Where $r$ is the common ratio. To find $r$:

$r = \frac{-6}{3} = -2$

Thus, the 10th term is:

$a_{10} = 3 \cdot (-2)^{9} = 3 \cdot (-512) = -1536$

The 10th term is –1536.

4. Find the 11th term of the harmonic sequence $\frac{1}{8}, \frac{1}{11}, \frac{1}{14}, \frac{1}{17}, \dots$

For harmonic sequences, the reciprocals form an arithmetic sequence. The terms are $8, 11, 14, 17, \dots$, with a common difference $d = 3$.

To find the 11th term of the arithmetic sequence:

$a_n = a_1 + (n - 1)d$ $a_{11} = 8 + (11 - 1)(3) = 8 + 30 = 38$

So the 11th term of the harmonic sequence is:

$\frac{1}{38}$

5. Which term is 132 in the sequence whose $a_1 = 13$ and $d = 7$?
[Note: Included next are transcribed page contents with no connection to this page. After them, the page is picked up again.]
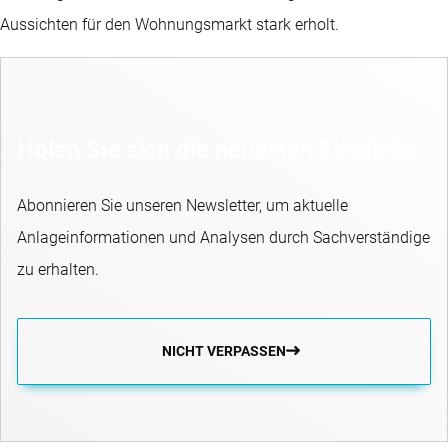
Aussichten für den Wohnungsmarkt stark erholt.
Holen Sie sich die neuesten Einblicke
Abonnieren Sie unseren Newsletter, um aktuelle
Anlageinformationen und Analysen durch Sachverständige
zu erhalten.
NICHT VERPASSEN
The formula for the nth term is:

$a_n = a_1 + (n - 1)d$

We know $a_n = 132$, $a_1 = 13$, and $d = 7$:

$132 = 13 + (n - 1)(7)$ $132 - 13 = (n - 1)(7) \quad \Rightarrow \quad 119 = (n - 1)(7)$ $n - 1 = \frac{119}{7} = 17 \quad \Rightarrow \quad n = 18$

The 18th term is 132.

Would you like me to continue solving the remaining questions?

Related Questions:

1. How do you calculate the common difference in an arithmetic sequence?
2. What is the general formula for the nth term in a geometric sequence?
3. How do harmonic sequences differ from arithmetic sequences?
4. Can you find the sum of terms in an arithmetic progression?
5. How do you calculate the nth term in a Fibonacci sequence?

Tip:

Always check whether the problem involves arithmetic, geometric, or harmonic sequences before deciding the appropriate formula to apply.